Consequences, theoretical entities, and logical structure are claimed to
be something that should simply be ignored and that scientists
shouldn't make a fuss about (see
interpretations of quantum mechanics). Close to instrumentalism is
constructive empiricism,
according to which the main criterion for the success of a scientific
theory is whether what it says about observable entities is true.
Paul Feyerabend advanced the idea of
epistemological anarchism, which holds that there are no useful and exception-free
methodological rules governing the
progress of science or the growth of
knowledge
and that the idea that science can or should operate according to
universal and fixed rules are unrealistic, pernicious and detrimental to
science itself. Feyerabend advocates treating science as an
ideology alongside others such as
religion,
magic, and
mythology, and considers the dominance of science in society
authoritarian and unjustified. He also contended (along with
Imre Lakatos)
[discuss] that the
demarcation problem of distinguishing science from
pseudoscience on objective grounds is not possible and thus fatal to the notion of science running according to fixed, universal rules. Feyerabend also stated that science does not have evidence for its philosophical precepts, particularly the notion of
uniformity of law and process across time and space.
[83]
Finally, another approach often cited in debates of
scientific skepticism against controversial movements like "
creation science" is
methodological naturalism. Its main point is that a difference between natural and
supernatural explanations should be made and that science should be restricted methodologically to natural explanations.
[nb 18]
That the restriction is merely methodological (rather than ontological)

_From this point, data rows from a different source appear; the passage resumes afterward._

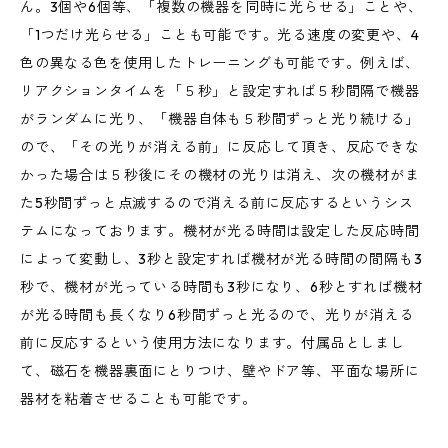
ん。3個や6個等、「複数の機器を同時に光らせる」ことや、
「1つだけ光らせる」ことも可能です。光る速度の変更や、4
色の異なる色を使用したトレーニングも可能です。例えば、
リアクションタイムを「５秒」と設定すれば５秒間隔で機器
がランダムに光り、「機器自体も５秒間ずっと光り続ける」
ので、「その光りが消える前」に反応して頂き、反応できな
かった場合は５秒後にその機材の光りは消え、次の機材がま
た5秒間ずっと点滅するので消える前に反応するというシス
テムになっております。機材が光る時間は設定した反応時間
によって変動し、3秒と設定すれば機材が光る時間の間隔も3
秒で、機材が光っている時間も3秒になり、6秒とすれば機材
が光る時間も長くなり6秒間ずっと光るので、光りが消える
前に反応するという使用方法になります。付属品としまし
て、磁石を機器裏面にとりつけ、壁やドア等、平面な場所に
器材を粘着させることも可能です。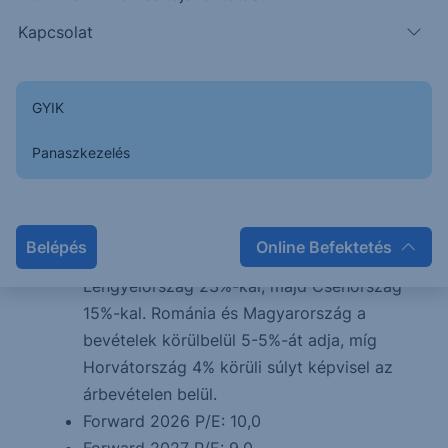
közel 7 milliárd euróért 49%-os részesedést
Kapcsolat
szerzett a Santander Bank Polska-ban, mely
azóta Erste Bank Polska néven működik. A
lengyel leánybank az idei év elejétől
GYIK
konszolidálódik az Erste csoport
eredményébe, ami jelentős mérlegfőösszeg
Panaszkezelés
növekedést eredményezett.
Földrajzi bontásban a legfontosabb ország
Ausztria, mely ország a bevételek 35%-át
Belépés
Online Befektetés
adta az első negyedévben. Ezt követi
Lengyelország 23%-kal, majd Csehország
15%-kal. Románia és Magyarország a
bevételek körülbelül 5-5%-át adja, míg
Horvátország 4% körüli súlyt képvisel az
árbevételen belül.
Forward 2026 P/E: 10,0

means that science should not consider supernatural explanations
itself, but should not claim them to be wrong either. Instead,
supernatural explanations should be left a matter of personal belief
outside the scope of science. Methodological naturalism maintains that proper science requires strict adherence to
empirical study and independent verification as a process for properly developing and evaluating explanations for
observable phenomena.
[84] The absence of these standards,
arguments from authority, biased
observational studies and other common
fallacies are frequently cited by supporters of methodological naturalism as characteristic of the non-science they criticize.